--- Dataset Enclosed Below ---

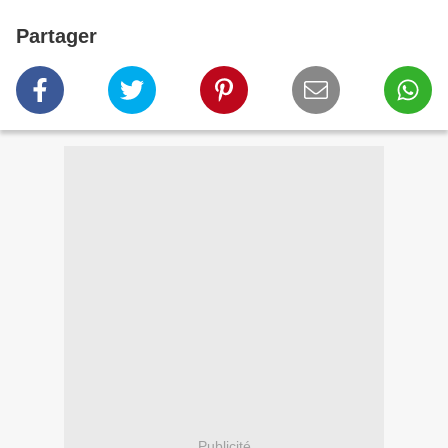
Partager
Publicité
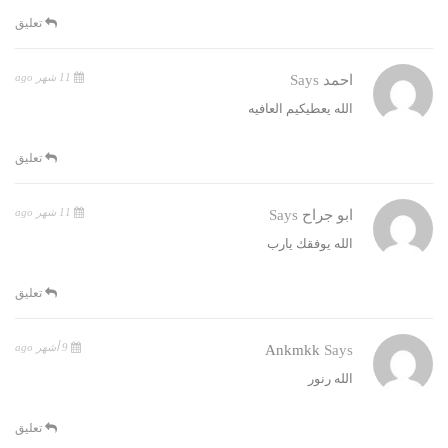
تعليق
11 شهر ago
احمد
Says
الله يعطيكيم العافيه
تعليق
11 شهر ago
ابو جراح
Says
الله يوفقك يارب
تعليق
9 أشهر ago
Ankmkk
Says
الله رنور
تعليق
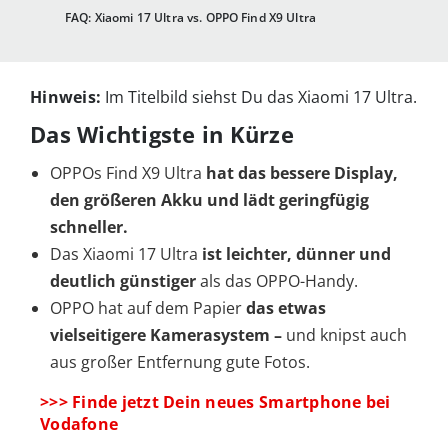
FAQ: Xiaomi 17 Ultra vs. OPPO Find X9 Ultra
Hinweis:
Im Titelbild siehst Du das Xiaomi 17 Ultra.
Das Wichtigste in Kürze
OPPOs Find X9 Ultra
hat das bessere Display,
den größeren Akku und lädt geringfügig
schneller.
Das Xiaomi 17 Ultra
ist leichter, dünner und
deutlich günstiger
als das OPPO-Handy.
OPPO hat auf dem Papier
das etwas
vielseitigere Kamerasystem –
und knipst auch
aus großer Entfernung gute Fotos.
>>> Finde jetzt Dein neues Smartphone bei
Vodafone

--- End of Enclosed Dataset ---

## How to complete this task
Since only the text is needed, retype the data above exactly and omit the pictures.

## Output of the exercise
Partager
Publicité
تعليق
11 شهر ago
احمد
Says
الله يعطيكيم العافيه
تعليق
11 شهر ago
ابو جراح
Says
الله يوفقك يارب
تعليق
9 أشهر ago
Ankmkk
Says
الله رنور
تعليق
FAQ: Xiaomi 17 Ultra vs. OPPO Find X9 Ultra
Hinweis:
Im Titelbild siehst Du das Xiaomi 17 Ultra.
Das Wichtigste in Kürze
OPPOs Find X9 Ultra
hat das bessere Display,
den größeren Akku und lädt geringfügig
schneller.
Das Xiaomi 17 Ultra
ist leichter, dünner und
deutlich günstiger
als das OPPO-Handy.
OPPO hat auf dem Papier
das etwas
vielseitigere Kamerasystem –
und knipst auch
aus großer Entfernung gute Fotos.
>>> Finde jetzt Dein neues Smartphone bei
Vodafone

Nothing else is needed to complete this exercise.